Look at the old horse and buggy it got better mileage than the current 2014 model with a straight gas engine...maybe we should go back to that Ken. I bet you if they put hybrid technology in a 1960 GM pickup, it would get worse mileage then the current gas 2014 model . What do you think Ken? Can you really call this progress? lol

How about you try this one on for size....if one were to focus on better gas mileage alone, wouldn’t it be logical that putting hybrid technology side by side with the new 2014 model engines (or the newest technology available currently)would further improve gas mileage? Otherwise why bother to even debate the point of Hybrid technology at all?

But maybe I’m wrong we should take the Ford approach to gas savings:

http://enr.construction.com/products/equipment/2013/0530-drivers-report-problems-with-fords-ecoboost-truck-engine.asp

http://www.thecarconnection.com/news/1084425_in-wake-of-lawsuits-nhtsa-investigates-ford-ecoboost-engine

http://www.slashgear.com/us-government-investigating-ford-f-150-engine-problems-27283828/

Wonder why Toyota collaborated with Ford to begin with? They had nothing to gain from it...

Sounded as bad as an idea as CARLOS DANGER !!

98sienna - the tundra is nowhere near the best quality truck, and their history backs it up.

They probably don't need each other any longer.

I hope they didn't scrap the plans and if they did, I hope they're skipping right to PHEV.

The first PHEV pickup to come out, I will buy it.
Even if it's a Chrapsler!

I think Ford's decision to end the partnership (and I believe it was Ford's choice) stems from the following: Toyota likely wasn't a heavy financial partner.

First, why else would Ford agree to share infotainment technology with Toyota as part of the original framework? Answer: Toyota was bringing technology to the table and wanted something in return besides an investor.

Second, as Nick (and someone else here he quoted) pointed out, the Tundra's sales volume is far too low to justify a hefty financial investment on Toyota's part.

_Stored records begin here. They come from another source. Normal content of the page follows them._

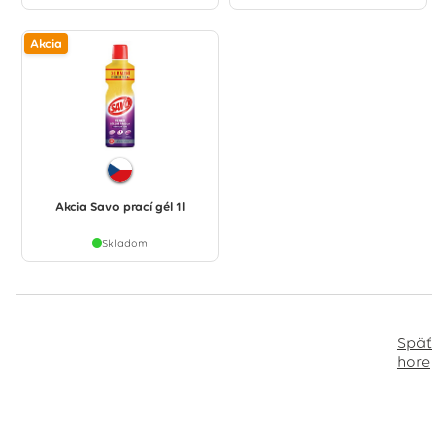
Akcia
Akcia Savo prací gél 1l
Skladom
Späť
hore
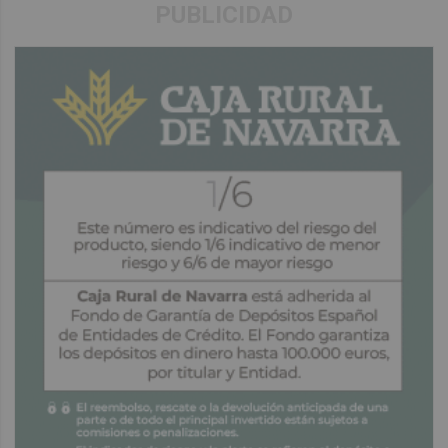
PUBLICIDAD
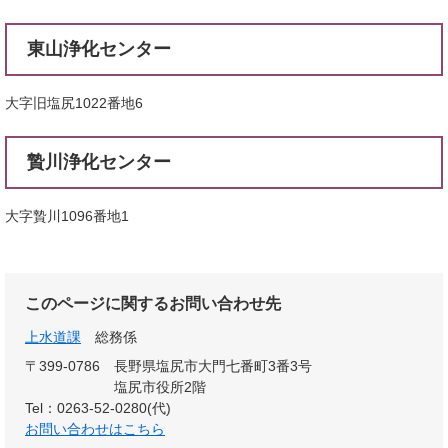
東山浄化センター
大字旧塩尻1022番地6
贄川浄化センター
大字贄川1096番地1
このページに関するお問い合わせ先
上水道課
総務係
〒399-0786
長野県塩尻市大門七番町3番3号
塩尻市役所2階
Tel：0263-52-0280(代)
お問い合わせはこちら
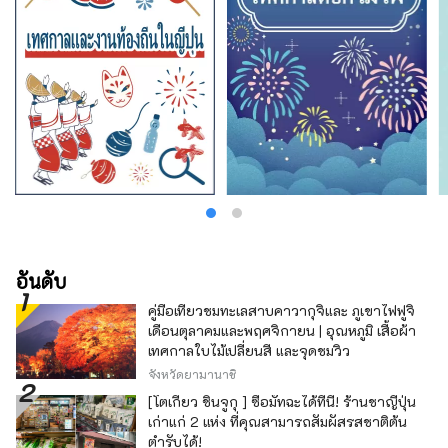
อันดับ
คู่มือเที่ยวชมทะเลสาบคาวากุจิและ ภูเขาไฟฟูจิ
เดือนตุลาคมและพฤศจิกายน | อุณหภูมิ เสื้อผ้า
เทศกาลใบไม้เปลี่ยนสี และจุดชมวิว
จังหวัดยามานาชิ
[โตเกียว ชินจูกุ ] ซื้อมัทฉะได้ที่นี่! ร้านชาญี่ปุ่น
เก่าแก่ 2 แห่ง ที่คุณสามารถสัมผัสรสชาติต้น
ตำรับได้!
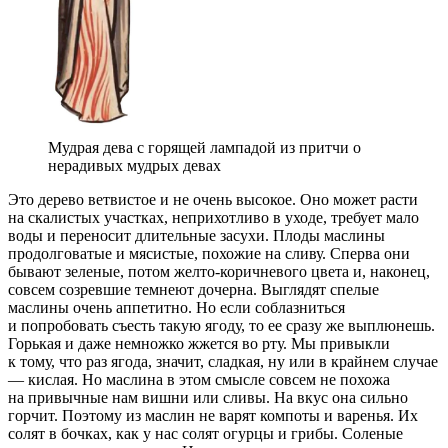
Мудрая дева с горящей лампадой из притчи о
нерадивых мудрых девах
Это дерево ветвистое и не очень высокое. Оно может расти
на скалистых участках, неприхотливо в уходе, требует мало
воды и переносит длительные засухи. Плоды маслины
продолговатые и мясистые, похожие на сливу. Сперва они
бывают зеленые, потом желто-коричневого цвета и, наконец,
совсем созревшие темнеют дочерна. Выглядят спелые
маслины очень аппетитно. Но если соблазниться
и попробовать съесть такую ягоду, то ее сразу же выплюнешь.
Горькая и даже немножко жжется во рту. Мы привыкли
к тому, что раз ягода, значит, сладкая, ну или в крайнем случае
— кислая. Но маслина в этом смысле совсем не похожа
на привычные нам вишни или сливы. На вкус она сильно
горчит. Поэтому из маслин не варят компоты и варенья. Их
солят в бочках, как у нас солят огурцы и грибы. Соленые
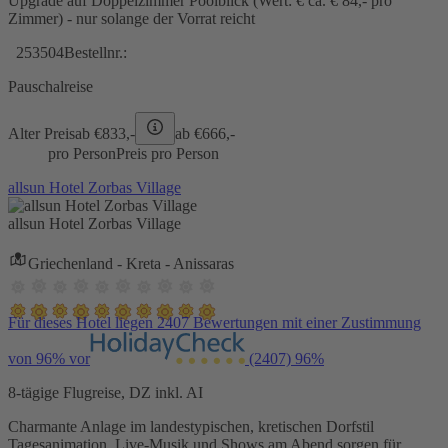
Upgrade auf Doppelzimmer Poolblick (Wert: € ca. € 84,- pro
Zimmer) - nur solange der Vorrat reicht
253504
Bestellnr.:
Pauschalreise
Alter Preis
ab €
833,-
ab €
666,-
pro Person
Preis pro Person
allsun Hotel Zorbas Village
allsun Hotel Zorbas Village
Griechenland - Kreta - Anissaras
Für dieses Hotel liegen 2407 Bewertungen mit einer Zustimmung
von 96% vor
(2407)
96%
8-tägige Flugreise, DZ inkl. AI
Charmante Anlage im landestypischen, kretischen Dorfstil
Tagesanimation, Live-Musik und Shows am Abend sorgen für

Thus, Toyota said "we'll bring the technology if you pay for the additional R&D" and Ford didn't like that arrangement. Who could blame them? Ford's hybrid technology is doing just fine on it's own (overzealous mileage claims notwithstanding).

Can't say that I blame toyota for backing out. Why would they want to associate themselves with junk? I am about to give the new Tundra a close look.

Ford is selling more hybrids in the US than Toyota anyway and holy cow...Ford is the number one truck seller. Why on earth would they need Toyota?